The extension also applies to the rest of the UK, benefiting all British farmers.
The change means that farmers and landowners taking part in such schemes will be eligible for APR and exempt from relevant inheritance tax.
Land managed under an environmental agreement with, or on behalf of, the UK government, Devolved Administrations, public bodies, local authorities, or approved responsible bodies will all be in scope for APR.
It also removes a barrier to tenant farmers and landlords collaborating to enter schemes by removing the risk that tenants’ participation in schemes would change whether the land is eligible for Agricultural Property Relief.
However, the Tenant Farmers Association (TFA) said it is “bitterly disappointed” that Chancellor of the Exchequer, Jeremy Hunt, has “closed the door” on the idea of restricting APR from Inheritance Tax only to those landlords prepared to let on a long-term basis.
TFA chief executive, George Dunn, said “Whether the bar was set at eight years or 10 years, restricting agricultural property relief from inheritance tax would have been the right thing to do.

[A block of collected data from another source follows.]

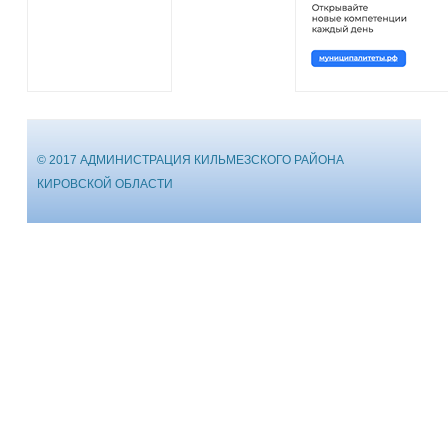
© 2017 АДМИНИСТРАЦИЯ КИЛЬМЕЗСКОГО РАЙОНА
КИРОВСКОЙ ОБЛАСТИ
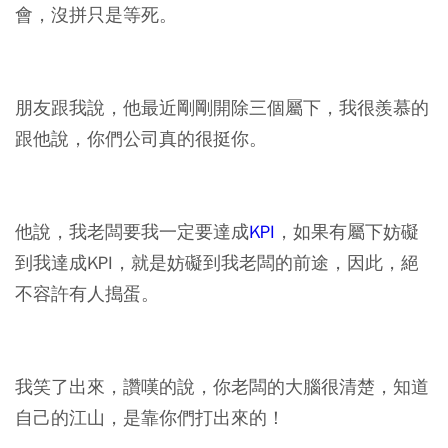
會，沒拼只是等死。
朋友跟我說，他最近剛剛開除三個屬下，我很羨慕的
跟他說，你們公司真的很挺你。
他說，我老闆要我一定要達成
KPI
，如果有屬下妨礙
到我達成KPI，就是妨礙到我老闆的前途，因此，絕
不容許有人搗蛋。
我笑了出來，讚嘆的說，你老闆的大腦很清楚，知道
自己的江山，是靠你們打出來的！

What is the public benefit of that massive state support to the landlord sector if it continues to offer such restricted security of tenure.”
“Everyone agrees that longer term tenancies provide the best basis for funding investment, delivering productivity gains and securing environmental objectives.
“Long term agreements also mitigate against the use of land in environmentally damaging ways by those who may only have a short-term interest and who will seek to exploit that interest to the detriment of long-term and wider public benefits.
“However, what is clear, is that this cannot be left to market forces alone. The market is not delivering sustainable agreements and this market failure could have been addressed through the changes the TFA had proposed to inheritance tax relief.”
New policy design
As a result of Hunt’s spring budget, the new policy design will include the following main features:
- Extended relief will be available for lifetime transfers and transfers at death on or after April 6, 2025;
- Relief will be available for land managed under an environmental agreement with, or on behalf of, the UK government, Devolved Administrations, public bodies, local authorities, or approved responsible bodies;
- Relief will be available where there is an agreement in place for the environmental land management scheme on or after March 6, 2024. This includes an agreement entered into before March 6, 2024 if it remains in place on or after March 6, 2024.
- Relief will continue to be available where an agreement has concluded if the land continues to be managed in a way that is consistent with that agreement;
- Relief will only apply where the land was agricultural land for at least two years immediately prior to the land use change;
- The existing holding period for agricultural property relief will not be restarted by land use change;
- The valuation of the qualifying land will be the market value of environmental land subject to the special assumption of a restriction to its existing use;
- Consistent with the current rules, buildings used in connection with environmental land, including farmhouses, will qualify for relief where that building is occupied with, and that occupation is ancillary to, environmental land;
- The removal of barriers with the aim of improving tenant farmers’ access to schemes.
Environment Minister Rebecca Pow said: “We’ve made our commitment to farmers and landowners taking part in our Environmental Land Managers Schemes clear – we will support you, invest in you and reward your action in supporting our ambitious targets for the environment and climate.
“Now we are going further, as announced in the 2024 budget, land used as part of ELM will now be in scope for Agricultural Property Relief, meaning this land is eligible to be passed on free of Inheritance Tax.
“It pays to be part of ELM and we will continue to support our farmers and landowners to improve and conserve the natural environment alongside food production.
“I would also encourage farmers to take another look at some of the longer-term investment decisions such as tree planting in light of this announcement.”